Spinal Cord MRS

Magnetic resonance spectroscopy (MRS) provides information about the biochemical processes of neuronal tissue that is complementary to conventional MRI investigations and is therefore a valuable tool for differential diagnostics of various neuropathologies. However, due to technical challenges MRS has been rarely applied to the spinal cord and was mainly restricted to the very upper part of the cervical spine.

Several malfunction sources could be identified besides the known difficulties in MRS, namely fluctuating B0 fields caused by respiratory motion, artifacts due to pulsatile flow of the cerebrospinal fluid (CSF) and patient movement, pronounced B0 inhomogeneities due to susceptibility differences between vertebral bodies and the nerve itself, cerebrospinal fluid (CSF) as well as muscle or lipid rich tissue outside the area of interest, and the low SNR achievable in the finite size of the spinal cord.

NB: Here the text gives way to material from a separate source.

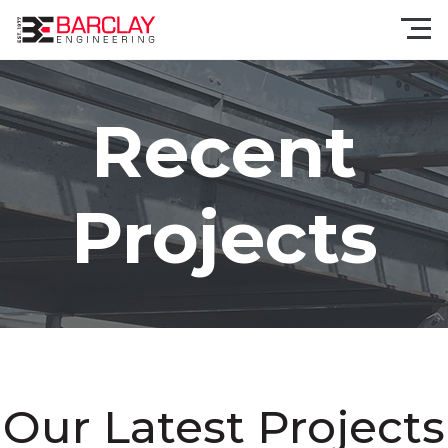
Recent
Projects
Our Latest Projects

In this project methods shall be developed that improve the quality of spinal cord spectra in the cervical, thoracic and lumbar regions to make spinal cord MRS feasible for clinical diagnostics and physiological studies. Therefore, aspects should be investigated to realize decreased measurement time, optimization of the spectral quality, robustness, and significance of the measurement. More specifically, localization has to be robust and consistent for all metabolites of interest, water and lipid suppression as well as shimming reliable and reproducible and receive coils SNR optimized. Patient movement might be overcome by volume tracking, while ECG triggering with optimized trigger delays can minimize CSF flow artefacts. Fluctuations in the B0 field due to respiratory motion might be minimized of respiratory gating or dynamic shimming is used.